Hurricane strikes Salt Lake City?


While riding out Hurricane Frederic in Mobile, my friend John and another college student were talking about a storm that struck the Gulf Coast 10 years earlier.

The young lady told John how scary it was when Hurricane Camille hit her home in coastal Mississippi.

“Where did you live then?” she asked John.

“Salt Lake City,” John answered.

“Did it get bad there?” she asked.

Philosophers say there aren’t any dumb questions, but this one certainly approached that status.

The roomful of students who had taken refuge in the campus’ strongest building fell silent for a second. Frederic’s 135 mph winds howled outside.

Then they burst into laughter as John explained Utah’s location to the geographically challenged young lady.

Tropical weather and hurricanes are tricky, as we learned last week. They can change directions unexpectedly and leave meteorologists scrambling for accurate forecasts.

They also can be a mixed bag of needed rainfall and deadly floods and wind.

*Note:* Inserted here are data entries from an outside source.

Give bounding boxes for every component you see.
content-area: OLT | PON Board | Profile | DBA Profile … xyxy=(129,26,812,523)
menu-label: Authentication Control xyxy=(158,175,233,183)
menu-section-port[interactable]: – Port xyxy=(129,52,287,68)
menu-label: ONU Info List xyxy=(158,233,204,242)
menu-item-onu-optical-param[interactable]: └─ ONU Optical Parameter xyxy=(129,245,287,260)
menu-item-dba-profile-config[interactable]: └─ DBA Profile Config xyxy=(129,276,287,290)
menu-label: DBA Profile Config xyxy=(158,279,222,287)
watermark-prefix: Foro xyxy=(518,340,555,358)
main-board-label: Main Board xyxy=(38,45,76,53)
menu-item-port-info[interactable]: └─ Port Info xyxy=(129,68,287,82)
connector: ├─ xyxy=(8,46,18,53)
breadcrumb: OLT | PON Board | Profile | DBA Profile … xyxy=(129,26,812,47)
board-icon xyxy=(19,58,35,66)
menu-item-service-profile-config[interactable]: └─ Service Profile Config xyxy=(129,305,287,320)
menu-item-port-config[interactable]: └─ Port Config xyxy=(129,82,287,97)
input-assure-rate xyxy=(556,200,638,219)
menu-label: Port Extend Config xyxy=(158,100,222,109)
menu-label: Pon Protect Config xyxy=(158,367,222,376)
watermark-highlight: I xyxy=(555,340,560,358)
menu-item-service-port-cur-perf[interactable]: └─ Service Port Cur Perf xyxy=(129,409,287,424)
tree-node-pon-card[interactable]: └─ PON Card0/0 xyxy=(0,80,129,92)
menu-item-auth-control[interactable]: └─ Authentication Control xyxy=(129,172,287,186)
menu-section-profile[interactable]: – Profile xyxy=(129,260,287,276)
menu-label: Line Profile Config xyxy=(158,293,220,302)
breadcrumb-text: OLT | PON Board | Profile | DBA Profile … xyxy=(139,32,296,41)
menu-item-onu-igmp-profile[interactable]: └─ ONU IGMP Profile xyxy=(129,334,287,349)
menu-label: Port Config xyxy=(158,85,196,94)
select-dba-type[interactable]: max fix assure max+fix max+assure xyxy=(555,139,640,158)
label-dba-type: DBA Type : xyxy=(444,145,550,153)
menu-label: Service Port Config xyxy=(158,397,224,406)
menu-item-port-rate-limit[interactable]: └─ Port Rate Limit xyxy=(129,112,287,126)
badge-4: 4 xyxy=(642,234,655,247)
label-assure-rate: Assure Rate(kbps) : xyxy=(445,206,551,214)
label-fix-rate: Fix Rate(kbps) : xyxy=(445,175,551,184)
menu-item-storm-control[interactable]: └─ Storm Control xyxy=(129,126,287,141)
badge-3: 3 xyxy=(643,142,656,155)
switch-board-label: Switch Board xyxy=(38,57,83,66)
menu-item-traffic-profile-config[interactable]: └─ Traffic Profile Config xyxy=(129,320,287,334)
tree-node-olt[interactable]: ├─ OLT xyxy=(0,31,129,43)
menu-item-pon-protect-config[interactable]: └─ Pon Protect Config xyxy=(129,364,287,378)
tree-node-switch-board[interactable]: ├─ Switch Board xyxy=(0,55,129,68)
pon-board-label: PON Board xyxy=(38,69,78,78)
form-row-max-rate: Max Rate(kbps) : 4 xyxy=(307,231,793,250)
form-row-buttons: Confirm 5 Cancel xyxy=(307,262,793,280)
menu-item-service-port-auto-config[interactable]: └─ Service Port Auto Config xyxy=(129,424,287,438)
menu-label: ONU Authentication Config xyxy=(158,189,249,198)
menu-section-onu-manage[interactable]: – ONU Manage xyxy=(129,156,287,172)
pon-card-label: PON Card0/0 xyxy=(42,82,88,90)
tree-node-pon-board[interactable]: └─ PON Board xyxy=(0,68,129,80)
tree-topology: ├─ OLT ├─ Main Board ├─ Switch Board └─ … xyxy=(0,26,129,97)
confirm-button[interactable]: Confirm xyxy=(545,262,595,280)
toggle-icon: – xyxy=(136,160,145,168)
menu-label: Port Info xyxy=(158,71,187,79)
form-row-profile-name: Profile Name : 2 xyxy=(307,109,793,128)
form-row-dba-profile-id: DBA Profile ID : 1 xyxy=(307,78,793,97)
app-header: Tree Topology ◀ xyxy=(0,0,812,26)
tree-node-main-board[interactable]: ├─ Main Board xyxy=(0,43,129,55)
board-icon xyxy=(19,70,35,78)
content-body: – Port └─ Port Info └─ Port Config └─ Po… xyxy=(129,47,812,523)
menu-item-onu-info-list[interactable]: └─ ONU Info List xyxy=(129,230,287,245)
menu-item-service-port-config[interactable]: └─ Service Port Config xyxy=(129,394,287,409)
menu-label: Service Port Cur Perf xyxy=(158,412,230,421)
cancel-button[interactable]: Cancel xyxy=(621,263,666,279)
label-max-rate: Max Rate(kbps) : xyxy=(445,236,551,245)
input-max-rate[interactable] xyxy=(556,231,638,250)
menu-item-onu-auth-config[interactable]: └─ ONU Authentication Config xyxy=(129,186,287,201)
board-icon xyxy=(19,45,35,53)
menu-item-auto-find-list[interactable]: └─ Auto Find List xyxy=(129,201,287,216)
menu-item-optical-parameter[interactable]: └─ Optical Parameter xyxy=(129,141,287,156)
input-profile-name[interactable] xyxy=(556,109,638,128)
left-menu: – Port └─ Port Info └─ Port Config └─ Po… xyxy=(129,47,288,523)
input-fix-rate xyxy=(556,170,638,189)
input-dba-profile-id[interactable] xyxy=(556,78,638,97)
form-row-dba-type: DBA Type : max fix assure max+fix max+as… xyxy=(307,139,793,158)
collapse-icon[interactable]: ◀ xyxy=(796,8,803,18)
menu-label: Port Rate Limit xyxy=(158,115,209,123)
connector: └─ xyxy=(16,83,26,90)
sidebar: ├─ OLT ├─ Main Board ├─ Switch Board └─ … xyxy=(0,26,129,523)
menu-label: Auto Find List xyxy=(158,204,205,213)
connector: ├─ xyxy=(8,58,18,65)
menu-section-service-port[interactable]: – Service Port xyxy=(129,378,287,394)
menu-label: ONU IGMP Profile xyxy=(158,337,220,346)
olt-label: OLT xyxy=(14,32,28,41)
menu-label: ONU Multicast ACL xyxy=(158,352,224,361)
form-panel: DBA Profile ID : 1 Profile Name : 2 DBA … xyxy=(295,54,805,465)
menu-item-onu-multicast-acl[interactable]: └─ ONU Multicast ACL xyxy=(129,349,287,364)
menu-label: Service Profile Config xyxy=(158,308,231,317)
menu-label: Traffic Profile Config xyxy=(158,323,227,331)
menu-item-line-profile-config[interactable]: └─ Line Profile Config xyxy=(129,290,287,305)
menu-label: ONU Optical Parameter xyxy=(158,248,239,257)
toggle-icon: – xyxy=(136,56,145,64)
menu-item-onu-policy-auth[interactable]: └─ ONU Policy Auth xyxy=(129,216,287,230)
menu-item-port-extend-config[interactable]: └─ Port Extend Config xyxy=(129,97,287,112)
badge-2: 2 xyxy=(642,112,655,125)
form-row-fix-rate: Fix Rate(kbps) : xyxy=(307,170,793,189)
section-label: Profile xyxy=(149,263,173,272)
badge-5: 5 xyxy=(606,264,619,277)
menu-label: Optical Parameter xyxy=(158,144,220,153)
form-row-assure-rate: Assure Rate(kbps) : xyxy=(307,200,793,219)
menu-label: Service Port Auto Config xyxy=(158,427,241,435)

Tropical Storm Fay was supposed to bring us up to 6 inches of rainfall Monday and Tuesday. That would have cut the year’s deficit in half, but cause flash flooding.

The storm, however, shifted back toward the Atlantic, bringing most of its drought relief to the south and east of us.

The National Hurricane Center’s Atlantic map last week showed four more storms of various strength headed from Africa toward North and South America.

The vastness of hurricanes always amazes me when I see them on satellite and radar images. The world looks much smaller when a single storm blankets several states on a computer screen.

If you’re in the middle of one of these storms, they probably seem even bigger.

But there are limits to size and scope.

Folks in Utah, for example, are probably safe.